A festival of Scots, kilts

Costa Mesa's annual ScotsFest celebrates Scottish and Celtic heritage with music, dance this weekend.

May 28, 2010|By Candice Baker

Aguid few (a good many) scallywags (mischief seekers) from throughout the Southland will be fidgin fain (restless with anticipation) until Saturday, when they will get off their bahookies (backsides) in droves to byde a wee (spend some time) at the pure dead brilliant (excellent) annual ScotsFest in Costa Mesa.

Put on by the United Scottish Society of Southern California in order to promote Scottish and Celtic cultural traditions, the festival draws more than 15,000 people to the Orange County Fairgrounds for two days of bagpipe music, caber tossing and the Ghillie Callum (Sword Dance).

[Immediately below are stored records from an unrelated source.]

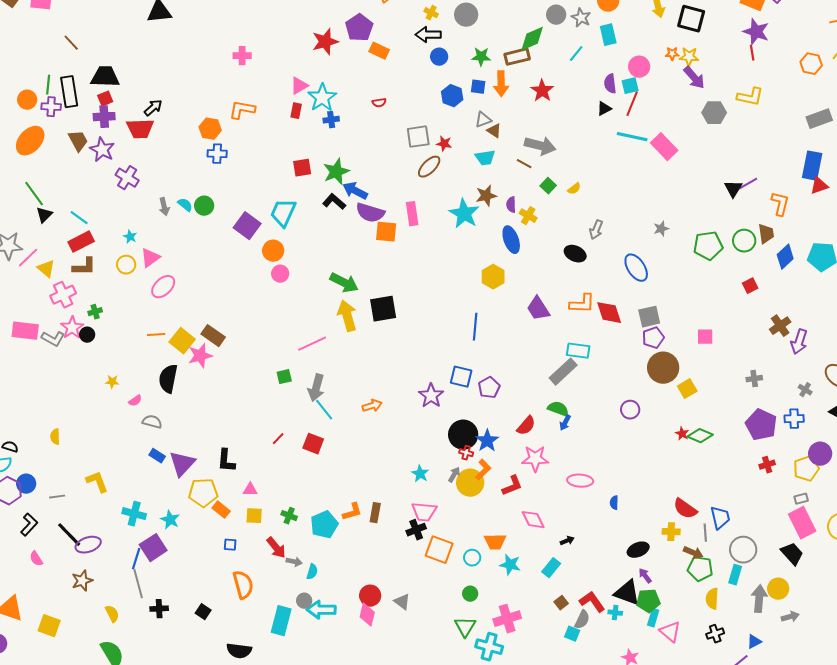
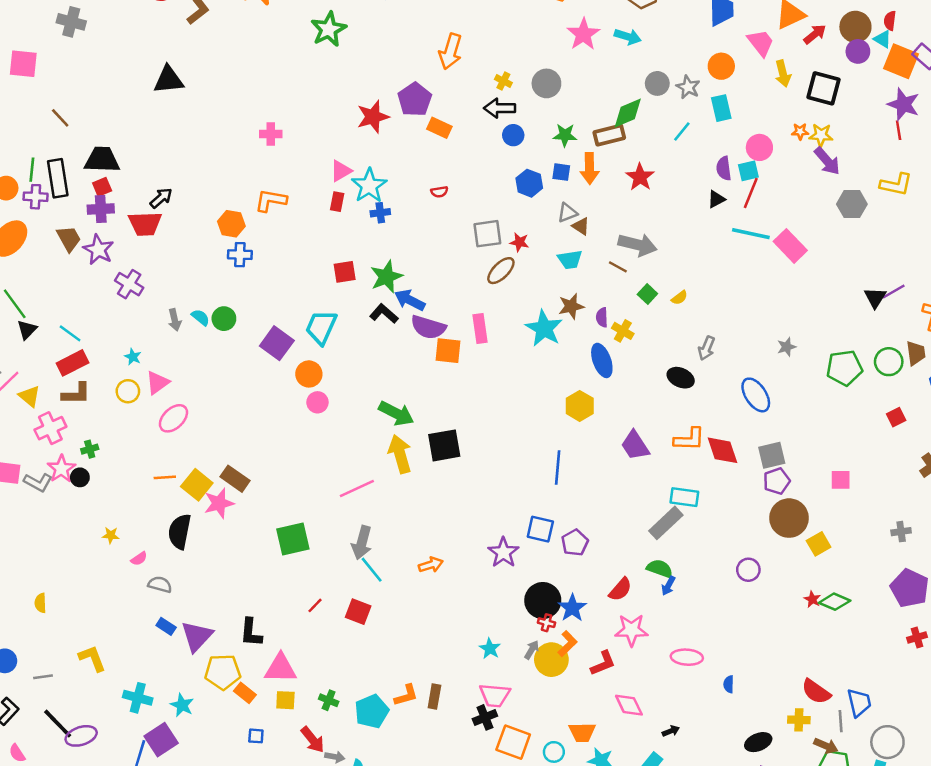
green square: (284, 377) -> (293, 539), moved, size x1.8
pink triangle: (250, 490) -> (281, 668), size x1.8

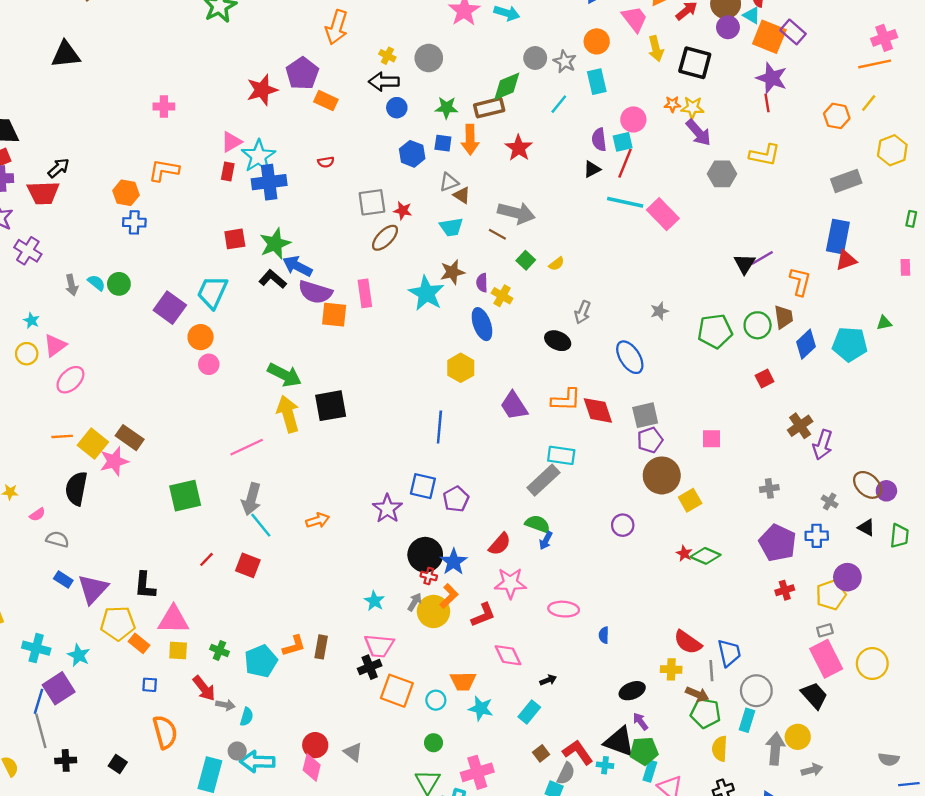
blue cross: (380, 213) -> (269, 182), size x1.8

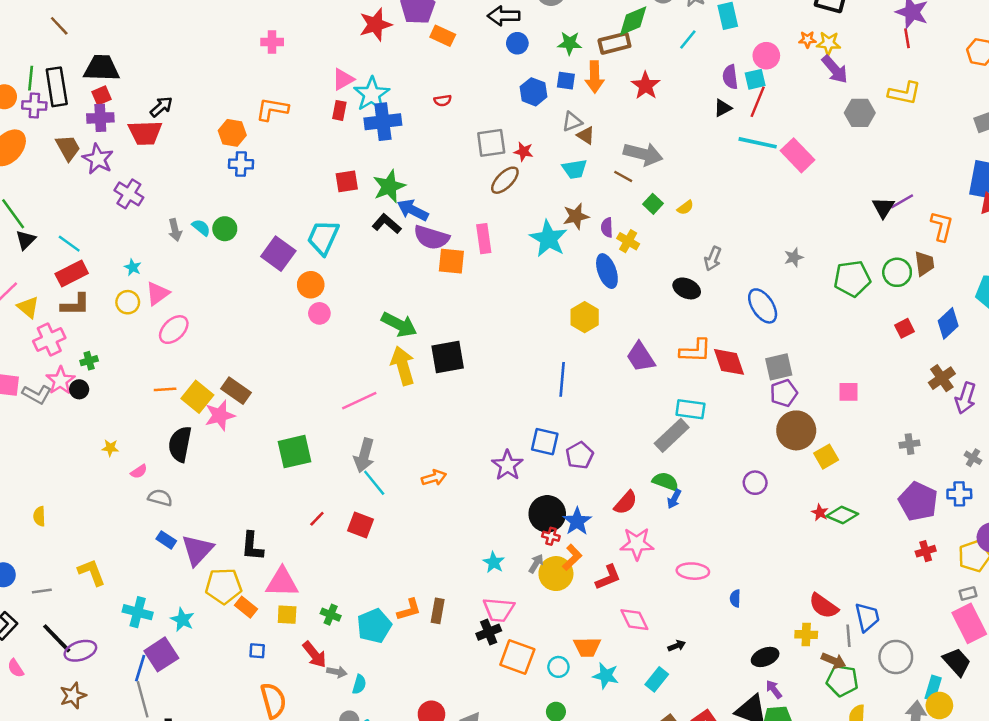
blue diamond: (806, 344) -> (948, 323), moved
cyan rectangle: (747, 720) -> (933, 688), moved

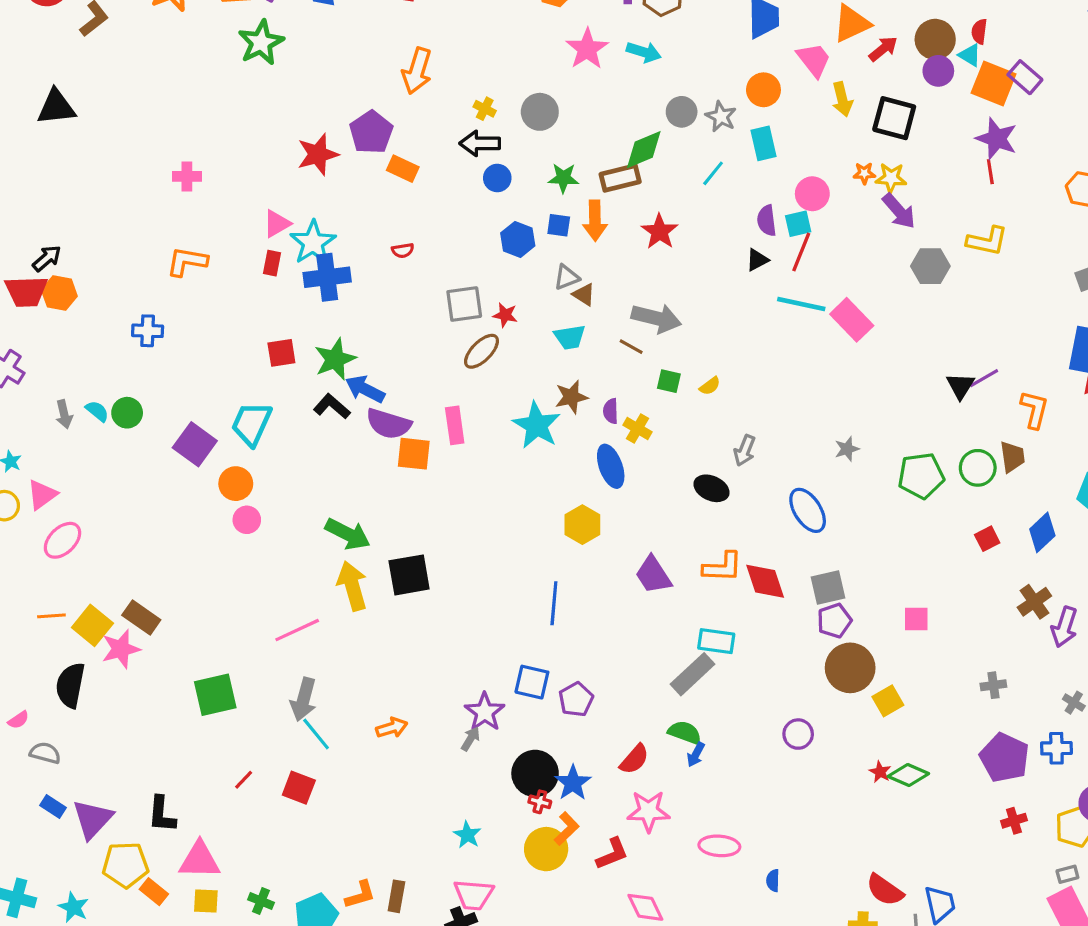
orange hexagon: (232, 133) -> (59, 293), moved
green square: (653, 204) -> (669, 381), turned -30
gray arrow: (536, 564) -> (470, 739), moved

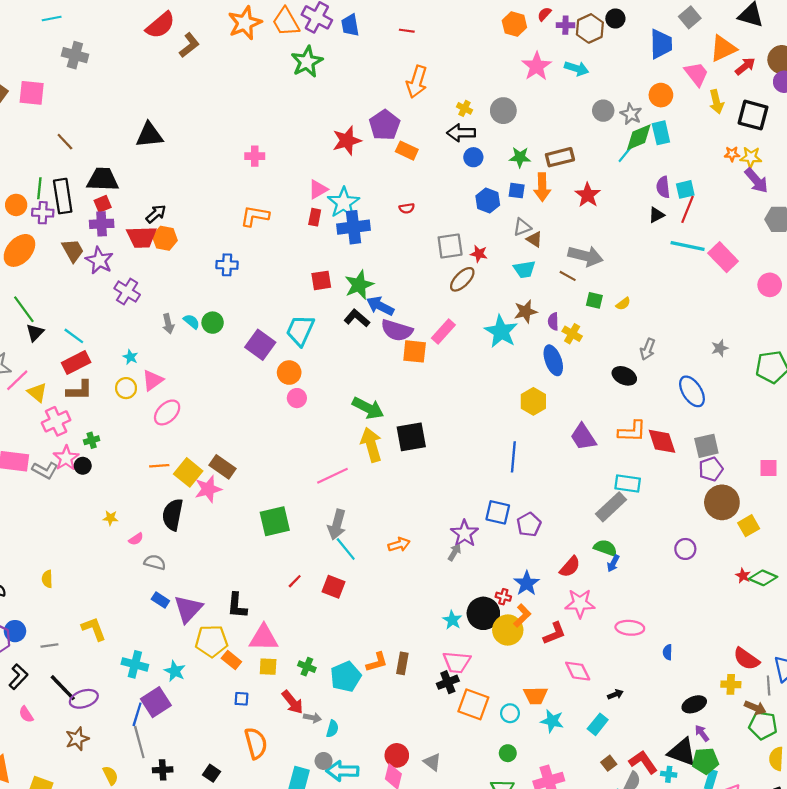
black triangle: (56, 107) -> (149, 135), moved
green diamond: (644, 150) -> (639, 137), moved
pink circle: (812, 194) -> (770, 285), moved
pink rectangle: (455, 425) -> (443, 331), turned 50
black circle: (535, 773) -> (483, 613), moved

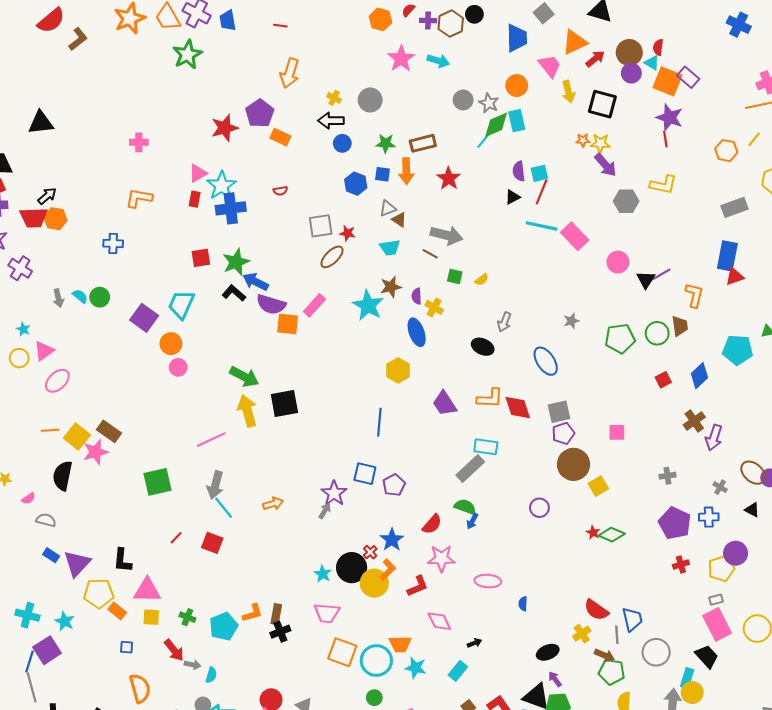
red cross: (503, 597) -> (370, 552), turned 32
black cross: (448, 682) -> (280, 632), moved
yellow cross: (731, 684) -> (582, 634), turned -36
cyan circle: (510, 713) -> (376, 661), size x1.8

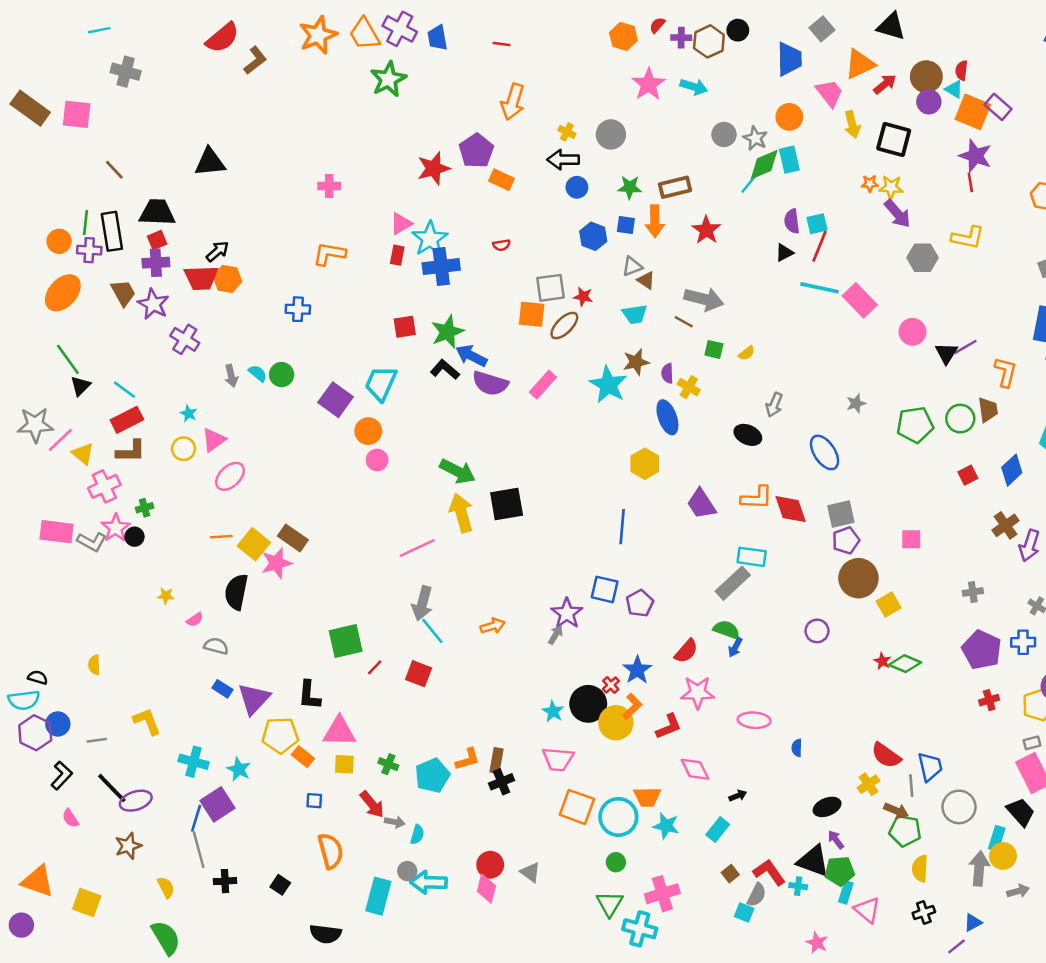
orange square: (288, 324) -> (532, 314), moved
green square: (158, 482) -> (346, 641), moved

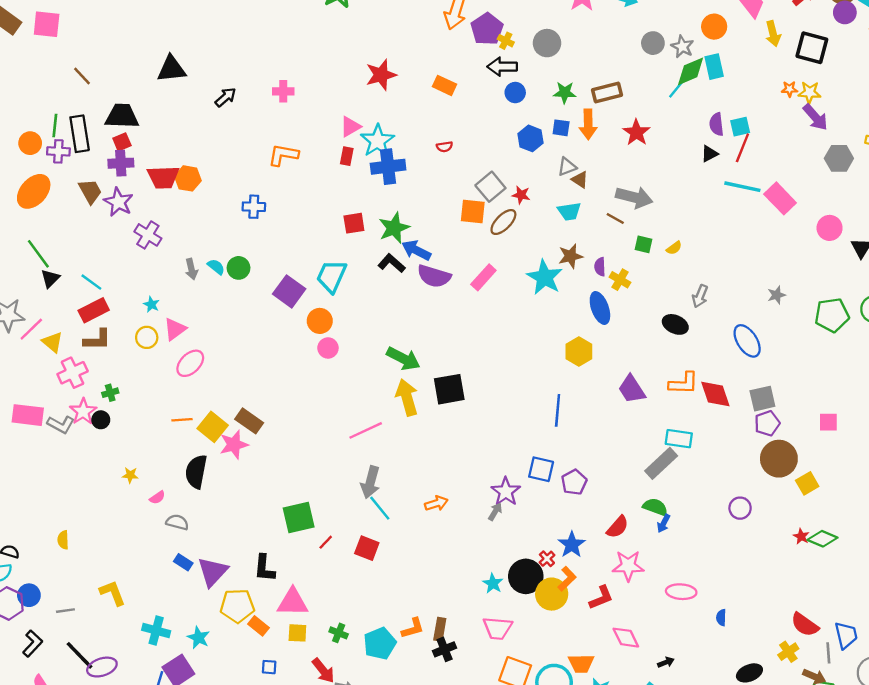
purple pentagon: (476, 151) -> (487, 29), moved
black arrow: (217, 251) -> (226, 97), moved
gray square: (551, 288) -> (490, 187), turned -32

Society Chieftain Tom Reoch said this year's pipe band competition will feature the most bands in the festival's history, with 23 bands competing and performing, including six from Canada. Two of the Canadian bands, along with the LA Scots band, are elite Grade 1 competitors — "the NBA of bagpipes," Reoch said. The Orange County-based LA Scots are one of less than a handful of top-tier pipers in the country.


The opening ceremony at noon Saturday and closing ceremonies at 5 p.m. Saturday and Sunday will include hundreds of pipers performing simultaneously

Along with traditional Scottish music, Celtic bands also will be on hand; this year's four entertainment stages will include Celtic rock and punk bands as well as harpists and fiddlers. Top names include the Ploughboys, Alex Beaton, Banshee in the Kitchen, the Wicked Tinkers, Sligo Rags and Molly's Revenge, among others.

"We have a lot of bands based in the local area. Almost all of the dancers are based in the Southern California area, as well," Reoch said.

The Highland Dancing Western Regional Championship will include dances like the Highland Fling, Seann Truibhas, the Reel of Tulloch, Irish Jig (modified by the Scots to lovingly mock their Celtic brothers), Sailor's Hornpipe and national dances like Flora MacDonald's Fancy.

Activities for kids will include archery (offered for adults as well), slides and kids' athletic competitions like the sack race.

A major draw for crowds is the heavy athletics displays. This year, the event is hosting the National Athletic Championship, and will draw some of the best athletes competing in North America in events like the caber toss, throwing the weight, the farmer's walk, putting the stone and the hammer throw.